The remainder of Sorabji’s overview deals with imperceptibles (of time, size, light, sound, distance, etc.). This seems to be a version of the philosophical concern of limits so interesting to medieval scholars. These conversations are complicated and rely upon distinctions between what is imperceptible, what is strongly perceptible (what might be called observable), and what is weakly perceptible (contributes to the observability of the sensory information it, in part, composes?) Aristotle denied imperceptible time. Sorabji probes this by wondering, given that Aristotle acknowledge that sound traveled, and that two sounds could originate from points that were imperceptibly distant from one another, shouldn’t the differences in arrival time likewise be imperceptible? I speculate that perhaps Aristotle could not grant this because it could be argued with sophistry that (knowing that Aristotle grants that sound travels, meaning that sound’s arrival is not instantaneous), if the time difference between two sounds, originating an imperceptible distance from one another were considered imperceptible, then the perception of the arrival time of a sound to travelling over a great distance could be said to be imperceptibly small, the distance being the sum of very many imperceptibly small differences. Sorabji also adds that Aristotle’s resistance to imperceptible times is that it could be used by proponents of the belief that one cannot perceive more than one sense object at a time. With the possibility of imperceptibly small amounts of time, those proponent could argue that we only think we are perceiving more than one sense object at a time, but we are actually perceiving individual sense objects in such quick perception as to seem simultaneous.

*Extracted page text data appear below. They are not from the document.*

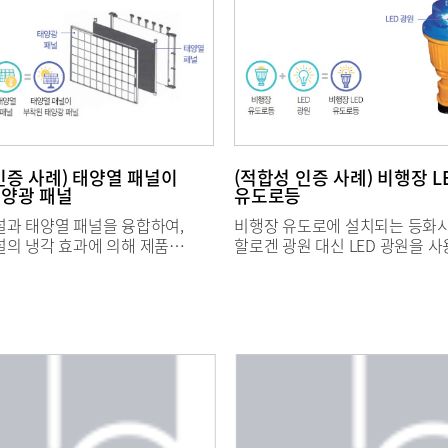
인증 사례) 태양열 패널이
(적합성 인증 사례) 비행장 L
태양광 패널
유도로등
널과 태양열 패널을 융합하여,
비행장 유도로에 설치되는 등화
널의 냉각 효과에 의해 제품
할로겐 광원 대신 LED 광원을 
가시키고 전기와 온수를 동시에
에너지를 절약하고 시인성을 높인
 제품으로, 관련 기존 표준(KS C
관련 기존 표준(KS W 5021 비
정질 실리콘 태양광발전 모듈
활주로등 및 유도로등)은 할로겐
로는 태양광 패널과 태양열 패널을
사용한 유도로등만 포함하고 있어 LED
의 발전 성능 및 안전성 등을
광원을 사용한 비행장 유도로등은
없어 KS인증 취득 불가
취득 불가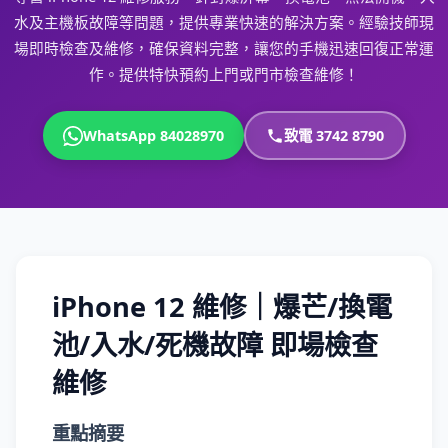
水及主機板故障等問題，提供專業快速的解決方案。經驗技師現
場即時檢查及維修，確保資料完整，讓您的手機迅速回復正常運
作。提供特快預約上門或門市檢查維修！
WhatsApp 84028970
致電 3742 8790
iPhone 12 維修｜爆芒/換電
池/入水/死機故障 即場檢查
維修
重點摘要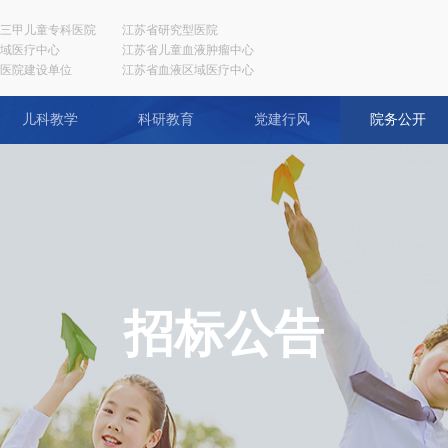
三甲儿童专科医院
江苏省研究型医院
域医疗中心
江苏省儿童血液肿瘤中心
医院建设单位
江苏省血液区域医疗中心
儿科教学
科研教育
党建行风
院务公开
招标公告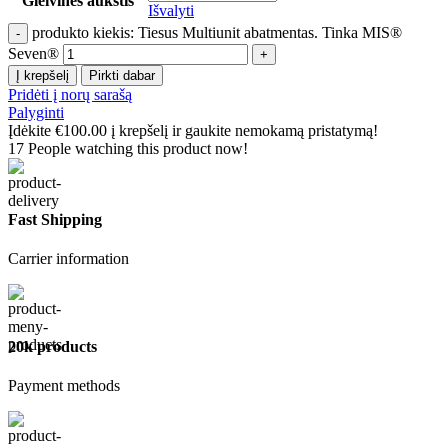
Gleivinės aukštis
Išvalyti
produkto kiekis: Tiesus Multiunit abatmentas. Tinka MIS®
Seven®
Į krepšelį
Pirkti dabar
Pridėti į norų sarašą
Palyginti
Įdėkite
€
100.00
į krepšelį ir gaukite nemokamą pristatymą!
17
People watching this product now!
Fast Shipping
Carrier information
20k products
Payment methods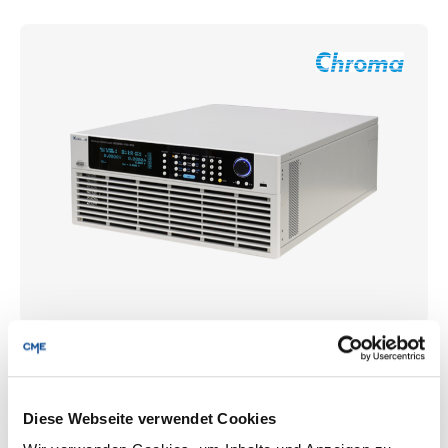
63206A-60-1000 | Hochleistungsfähiges
elektronisches DC-Last Model | Chroma
Diese Webseite verwendet Cookies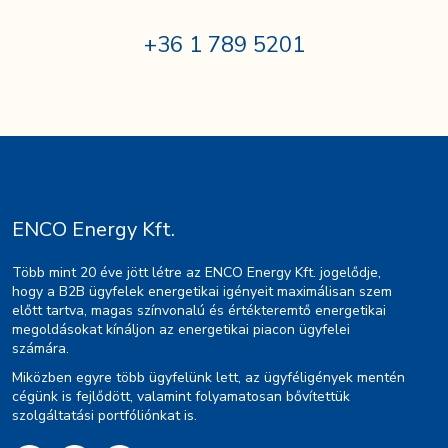
+36 1 789 5201
ENCO Energy Kft.
Több mint 20 éve jött létre az ENCO Energy Kft. jogelődje,
hogy a B2B ügyfelek energetikai igényeit maximálisan szem
előtt tartva, magas színvonalú és értékteremtő energetikai
megoldásokat kínáljon az energetikai piacon ügyfelei
számára.
Miközben egyre több ügyfelünk lett, az ügyféligények mentén
cégünk is fejlődött, valamint folyamatosan bővítettük
szolgáltatási portfóliónkat is.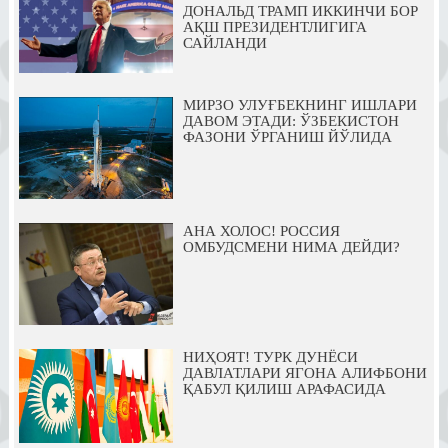
ДОНАЛЬД ТРАМП ИККИНЧИ БОР
АҚШ ПРЕЗИДЕНТЛИГИГА
САЙЛАНДИ
МИРЗО УЛУҒБЕКНИНГ ИШЛАРИ
ДАВОМ ЭТАДИ: ЎЗБЕКИСТОН
ФАЗОНИ ЎРГАНИШ ЙЎЛИДА
АНА ХОЛОС! РОССИЯ
ОМБУДСМЕНИ НИМА ДЕЙДИ?
НИҲОЯТ! ТУРК ДУНЁСИ
ДАВЛАТЛАРИ ЯГОНА АЛИФБОНИ
ҚАБУЛ ҚИЛИШ АРАФАСИДА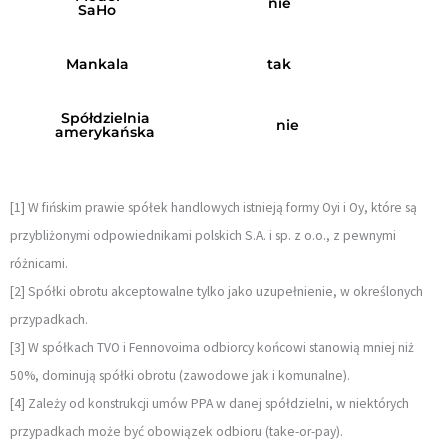
nie
SaHo
Mankala
tak
Spółdzielnia
nie
amerykańska
[1] W fińskim prawie spółek handlowych istnieją formy Oyi i Oy, które są
przybliżonymi odpowiednikami polskich S.A. i sp. z o.o., z pewnymi
różnicami.
[2] Spółki obrotu akceptowalne tylko jako uzupełnienie, w określonych
przypadkach.
[3] W spółkach TVO i Fennovoima odbiorcy końcowi stanowią mniej niż
50%, dominują spółki obrotu (zawodowe jak i komunalne).
[4] Zależy od konstrukcji umów PPA w danej spółdzielni, w niektórych
przypadkach może być obowiązek odbioru (take-or-pay).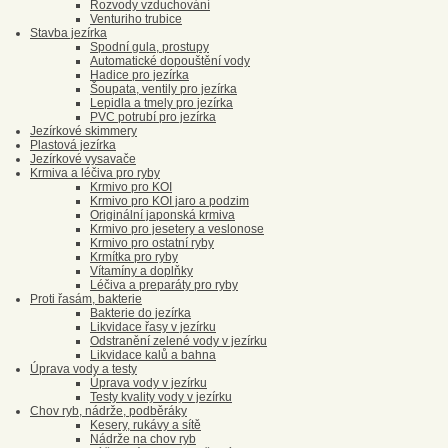
Rozvody vzduchování
Venturiho trubice
Stavba jezírka
Spodní gula, prostupy
Automatické dopouštění vody
Hadice pro jezírka
Šoupata, ventily pro jezírka
Lepidla a tmely pro jezírka
PVC potrubí pro jezírka
Jezírkové skimmery
Plastová jezírka
Jezírkové vysavače
Krmiva a léčiva pro ryby
Krmivo pro KOI
Krmivo pro KOI jaro a podzim
Originální japonská krmiva
Krmivo pro jesetery a veslonose
Krmivo pro ostatní ryby
Krmítka pro ryby
Vítamíny a doplňky
Léčiva a preparáty pro ryby
Proti řasám, bakterie
Bakterie do jezírka
Likvidace řasy v jezírku
Odstranění zelené vody v jezírku
Likvidace kalů a bahna
Úprava vody a testy
Úprava vody v jezírku
Testy kvality vody v jezírku
Chov ryb, nádrže, podběráky
Kesery, rukávy a sítě
Nádrže na chov ryb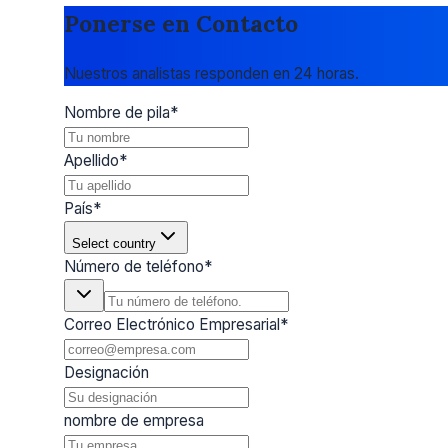
Ponerse en Contacto
Nuestros analistas responden en 24 horas.
Nombre de pila
*
Apellido
*
País
*
Select country
Número de teléfono
*
Correo Electrónico Empresarial
*
Designación
nombre de empresa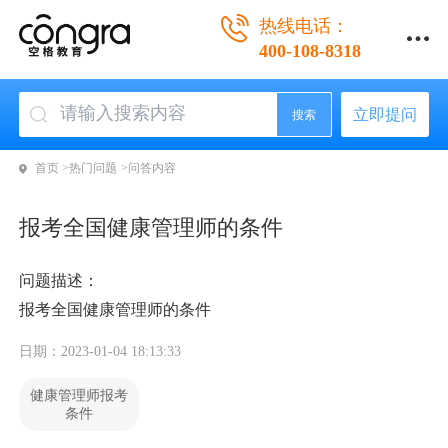
热线电话：
400-108-8318
立即提问
搜索
首页 >
热门问题 >
问答内容
报考全国健康管理师的条件
问题描述：
报考全国健康管理师的条件
日期：2023-01-04 18:13:33
健康管理师报考
条件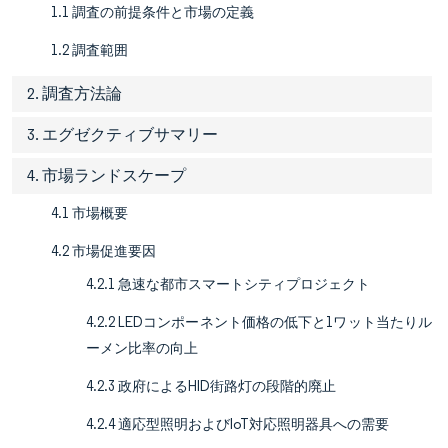
1.1 調査の前提条件と市場の定義
1.2 調査範囲
2. 調査方法論
3. エグゼクティブサマリー
4. 市場ランドスケープ
4.1 市場概要
4.2 市場促進要因
4.2.1 急速な都市スマートシティプロジェクト
4.2.2 LEDコンポーネント価格の低下と1ワット当たりル
ーメン比率の向上
4.2.3 政府によるHID街路灯の段階的廃止
4.2.4 適応型照明およびIoT対応照明器具への需要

Much of this discussion of the nature of color, light, and imperceptibles, and the categories used to make distinctions, eluded me.

What is this difference between “strongly” and “weakly” perceptible? If light does not travel and Aristotle eventually abandoned the theory that “sight” leaves the eye to capture the impression of the object seen, what is sight? What explains shadows, in Aristotle’s conception? What are the implications for Aristotle granting imperceptible distances, but not sizes or times?